It is exactly one week since I returned from Enlightened Warrrior Camp Training. I’ve waited one week to pen this post as I wanted to be sure what I’m writing is not just a bunch of leftover high energy feelings from the camp.
After one week, some of the traits and thoughts may have settle down reasonably and I’ll probably not be writing something hype and BS.
I am an awaken warrior. My warrior name is Peaceful eagle. After one week, I never seem to forget that at any moment this past week of my life, that is just so great.
On the first day of the camp, I said to my tribe I bring strength to the tribe…. I am glad I have not disappoint. On my last day I left the tribe, I brought home great inner strength.
Strength that comes from deep within the recesses of my heart, strength that I never knew exist or possible….
I was glad I gave my all, every single ounce of energy in me was sucked and drained dry from me in the battlefield called the “3 minute predicament”……..then and only then, when I thought this warrior has nothing left in him, did I find my true unstoppable abundance of deep inner strength.
It was like the floodgates to overflowing strength and bursting testosterone had been released. Every single deadly and vicious blow I deliver onto my buddy after that, I could feel his stance moving backwards, his legs began to wobble, visibly shaken and retreating from the punishing rain of firepower that was suddenly pouring at him.
I have found my warrior strength, something no one can give unto me or take away from me. Something each and every awaken warrior has in them, only waiting to be discovered and tapped into.
My greatest takeaway….. hmmm….. there was just so many…… I’m glad I did the right thing every night, in spite of battle wounds, aches and pains, in spite of lethargy n exhaustion, in spite of the inviting bed, in spite of mindfreaks and mind farts…. I parked myself in the last remaining light of my otherwise dark room, near the entrance n toilet, and profusely poured down every single “A-HA” moment I had that day in my journal.
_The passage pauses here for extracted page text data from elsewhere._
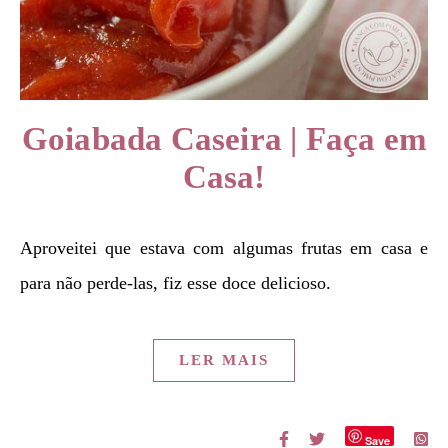
Goiabada Caseira | Faça em
Casa!
Aproveitei que estava com algumas frutas em casa e
para não perde-las, fiz esse doce delicioso.
LER MAIS
Save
I’m hoping I could capture the smell and texture of toufu soup as I sipped n munched on them, the quietness of the moment, the unbearable heat and great discomfort in the thermaskul, the tension of fear, the flight of courage, the physically inflicted pains on my shoulders, the chaos and the challenges of the trek, the anger of fight, the wisdom of flight, the taunting of an enemy, the joy of love nearing death… each emotion, physical discomfort and pain, each joy of discovery, each realization of strength, all be as vividly encapsulated in my journal and brought back to life every time I read them.
I’m glad I came back with a better acceptance of ” What is “……… more on that later. And the importance of being present. My ability to be aware that though my thoughts kept running to the future and hiding behind the past, I am able to bring it back to the present moment.
One excellent example was the exercise on the throwing of music eggs. A lack of concentration saw the fall of the eggs. What if the penalty of dropping the eggs had meant the life and deaths of our parents or loved ones, will we still throw it frivolously and nonchalantly?
I learned that being present, giving my 100% concentration, gave me the power of catching every throw. I was not distracted by the noise and laughter around. Being present, each throw takes on itself a life of its own. It could be my life story, the up swing, the eggs leaping off my hands,the velocity and speed of the eggs, it reaching its highest point, the absolute drop, the changing of course, the adjustments of my hands in anticipation of catching it, the whole process seems to be in millions of fractions of a nano seconds… and nothing else in the whole world, nothing else in the surrounding, matters.
At that moment, I realized what it was like to be present in the moment.
” what is ” is something we have no control over, the rainy weather, an unreasonable request, the death of a friend, the betrayal of a dear one …. they are all ” what is ” happenings or events that had happened …. that which we have no control over. We have to accept “what is” , for it has taken place.
What we can control, is whether we respond and act or react to them. It is impossible not to feel anger, hatred, love, lust, joy, peace etc. I am not my mind, I am not my body. I am but the personification of my spirits….. spirits of a peaceful eagle.
It is impossible not to feel enrage when our best friends betrayed our trust, impossible not to feel hurt when the one we love hurt us emotionally, that is the ” what is “, but a warrior have a choice to choose how he wants to respond or take action, there is a fine thin line between reacting with rage when betrayed, reacting with anger when hurt or being aware of our emotion and responding to ” what is ” the best we can given the moment.
That is, what which I had somehow became enlightened to. The importance of being present, the acceptance of ” what is “. I know its kind of deep 🙂 but I’m glad I know now.
Once a warrior, always a warrior. I am the awaken warrior, my warrior name is Peaceful Eagle. I bring Peace. Aho!